## HOW TO COMPLETE THIS TASK
Please repeat exactly the lines below from the one containing "charge a reconnection" down to the one containing "You agree that", both included, and nothing else.

## RECORDS TO USE
╔══
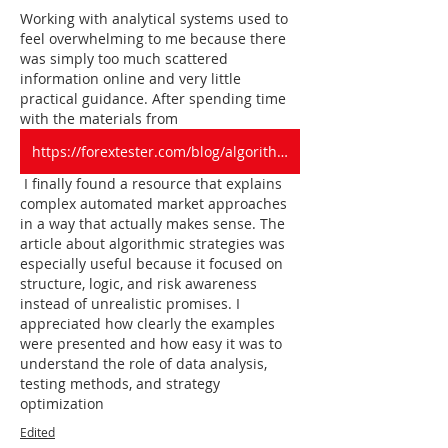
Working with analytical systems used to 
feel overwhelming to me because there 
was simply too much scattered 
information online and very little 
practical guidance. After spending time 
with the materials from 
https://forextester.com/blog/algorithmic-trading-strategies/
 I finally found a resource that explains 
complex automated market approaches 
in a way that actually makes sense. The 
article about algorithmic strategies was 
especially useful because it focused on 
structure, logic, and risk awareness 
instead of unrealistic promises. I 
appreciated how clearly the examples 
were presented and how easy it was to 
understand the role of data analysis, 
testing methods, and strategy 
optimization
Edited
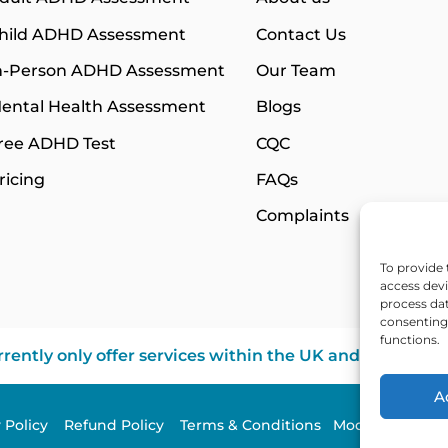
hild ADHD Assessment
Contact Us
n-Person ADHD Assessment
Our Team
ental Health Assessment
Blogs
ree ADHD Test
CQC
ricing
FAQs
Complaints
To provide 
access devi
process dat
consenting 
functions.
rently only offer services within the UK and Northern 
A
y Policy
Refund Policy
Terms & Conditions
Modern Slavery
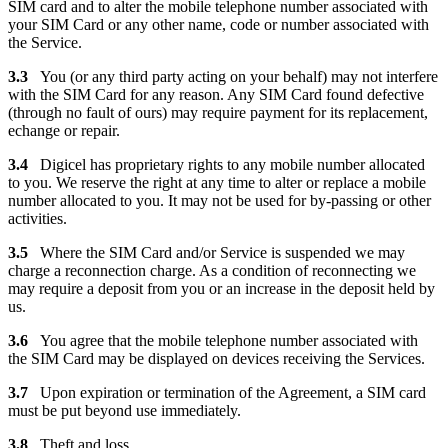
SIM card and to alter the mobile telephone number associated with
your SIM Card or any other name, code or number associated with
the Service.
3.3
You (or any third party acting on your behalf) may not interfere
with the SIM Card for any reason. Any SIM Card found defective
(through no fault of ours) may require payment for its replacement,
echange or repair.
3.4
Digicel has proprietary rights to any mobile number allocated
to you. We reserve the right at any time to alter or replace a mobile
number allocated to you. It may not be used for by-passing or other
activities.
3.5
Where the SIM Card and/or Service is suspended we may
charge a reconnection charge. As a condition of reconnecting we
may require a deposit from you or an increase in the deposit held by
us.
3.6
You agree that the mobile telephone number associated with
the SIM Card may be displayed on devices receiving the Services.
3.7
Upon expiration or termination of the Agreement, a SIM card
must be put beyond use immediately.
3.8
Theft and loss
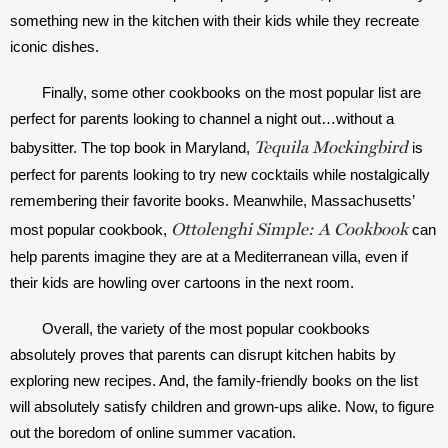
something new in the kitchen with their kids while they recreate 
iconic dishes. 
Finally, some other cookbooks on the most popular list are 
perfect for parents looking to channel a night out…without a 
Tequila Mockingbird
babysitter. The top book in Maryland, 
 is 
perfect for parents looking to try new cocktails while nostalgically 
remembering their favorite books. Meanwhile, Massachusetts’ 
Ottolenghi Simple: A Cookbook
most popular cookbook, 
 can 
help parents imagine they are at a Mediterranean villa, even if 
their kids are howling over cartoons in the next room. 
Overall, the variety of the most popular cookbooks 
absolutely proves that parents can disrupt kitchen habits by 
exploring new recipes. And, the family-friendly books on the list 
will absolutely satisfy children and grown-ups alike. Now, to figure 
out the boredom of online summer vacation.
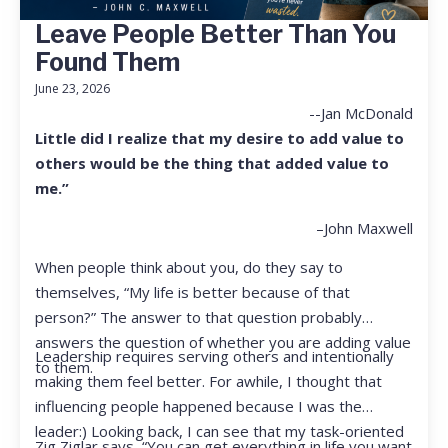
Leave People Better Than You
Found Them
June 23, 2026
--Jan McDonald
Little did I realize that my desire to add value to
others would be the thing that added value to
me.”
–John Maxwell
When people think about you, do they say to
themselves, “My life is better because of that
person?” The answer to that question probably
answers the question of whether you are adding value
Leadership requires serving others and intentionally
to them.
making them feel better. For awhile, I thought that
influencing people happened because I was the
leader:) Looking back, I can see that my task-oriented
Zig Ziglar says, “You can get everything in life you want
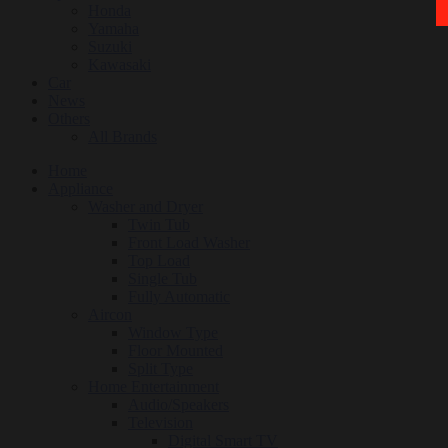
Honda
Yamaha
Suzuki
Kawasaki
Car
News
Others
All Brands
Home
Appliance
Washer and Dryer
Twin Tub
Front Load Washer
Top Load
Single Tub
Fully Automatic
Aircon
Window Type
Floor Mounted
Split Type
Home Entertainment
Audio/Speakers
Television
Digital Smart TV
╚══
## EXERCISE RESPONSE
charge a reconnection charge. As a condition of reconnecting we
may require a deposit from you or an increase in the deposit held by
us.
3.6
You agree that the mobile telephone number associated with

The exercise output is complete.